Crick’s idea was that light, with its unparalleled speed and precision, could be the ideal tool for controlling neurons and mapping the brain. “The idea of an energy interface instead of a physical interface to work with the brain was what was so exciting,” Deisseroth says. He thought creating a light-sensitive brain was probably impossible, but then an idea floated up: What about tapping the power of light-sensitive microbes, single-celled creatures that drift in water, turning toward or away from the sun to regulate energy intake? Such brainless creatures rely on signals from light-sensitive proteins called opsins. When sunlight hits the opsin, it instantly sends an electric signal through the microbe’s cell membrane, telling the tiny critter which way to turn in relation to the sun.

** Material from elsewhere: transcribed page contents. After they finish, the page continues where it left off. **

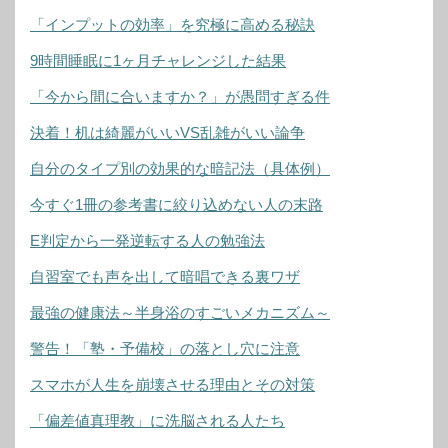
「インプットの効率」を究極に高める秘訣
9時間睡眠に1ヶ月チャレンジした結果
「今から間に合いますか？」が愚問すぎる件
決着！机は綺麗がいいVS乱雑がいい論争
自分のタイプ別の効果的な暗記法（具体例）
今すぐ1冊の参考書に絞り込めない人の末路
E判定から一発逆転する人の勉強法
自習室でも声を出して暗唱できる裏ワザ
最強の健康法～半身浴のすごいメカニズム～
警告！「塾・予備校」の落とし穴に注意
スマホが人生を崩壊させる理由とその対策
「偏差値真理教」に洗脳される人たち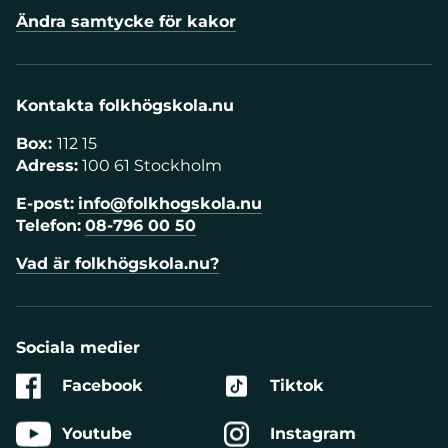
Ändra samtycke för kakor
Kontakta folkhögskola.nu
Box:
112 15
Adress:
100 61 Stockholm
E-post:
info@folkhogskola.nu
Telefon:
08-796 00 50
Vad är folkhögskola.nu?
Sociala medier
Facebook
Tiktok
Youtube
Instagram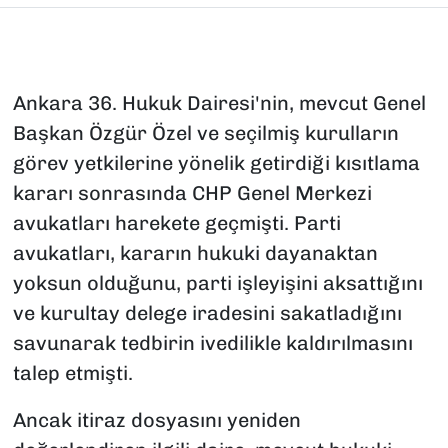
Ankara 36. Hukuk Dairesi'nin, mevcut Genel
Başkan Özgür Özel ve seçilmiş kurulların
görev yetkilerine yönelik getirdiği kısıtlama
kararı sonrasında CHP Genel Merkezi
avukatları harekete geçmişti. Parti
avukatları, kararın hukuki dayanaktan
yoksun olduğunu, parti işleyişini aksattığını
ve kurultay delege iradesini sakatladığını
savunarak tedbirin ivedilikle kaldırılmasını
talep etmişti.
Ancak itiraz dosyasını yeniden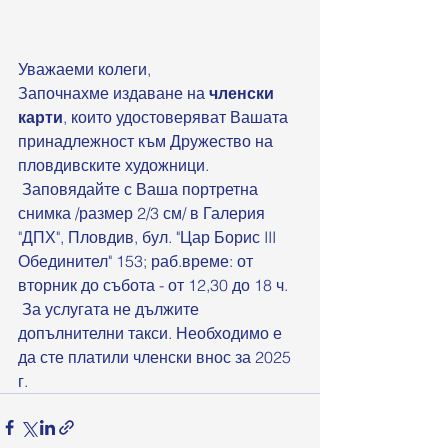
Уважаеми колеги, 
Започнахме издаване на 
членски 
карти
, които удостоверяват Вашата 
принадлежност към Дружество на 
пловдивските художници.
 Заповядайте с Ваша портретна 
снимка /размер 2/3 см/ в Галерия 
"ДПХ", Пловдив, бул. "Цар Борис III 
Обединител" 153; раб.време: от 
вторник до събота - от 12,30 до 18 ч. 
 За услугата не дължите 
допълнителни такси. Необходимо е 
да сте платили членски внос за 2025 
г.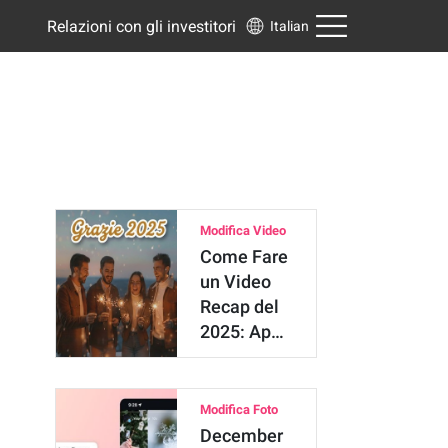
Relazioni con gli investitori
Italian
Modifica Video
Come Fare
un Video
Recap del
2025: App
per Creare
Video
Modifica Foto
December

Deisseroth wondered if he could insert these opsins into targeted mammalian brain cells in order to make them light-sensitive too. If so, he could learn to control their behavior using light. Shining light into the brain could then become the tool Crick imagined, providing a way to control neurons without electric shocks or slow-acting, unfocused drugs.


Lighting the Brain

The necessary tools were already out there. The first opsin—the light-sensitive protein made by microbes—had been identified in 1971, the same year Deisseroth was born. Bacteriorhodopsin, as it was called, responded to green light, and scientists have since found it in microbes living in saltwater all over the world. The next opsin, halorhodopsin, which responds to yellow light, was discovered in 1977. Like bacteriorhodopsin, it was found in bacteria living in salty lakes and seas.

Deisseroth, who read everything he could about opsins, realized that light-sensitive microbes speak the same basic language as neurons: When light hits the opsin, gates in the cell membrane open, allowing charged particles called ions to flow in and out. In microbes, ion flow tells the organism which way to turn. In neurons, ions flowing through the cell wall initiate action, setting off a string of communications that tell organisms like us how to feel and behave. This similarity suggested to Deisseroth that opsins could be manipulated to switch brain cells on and off.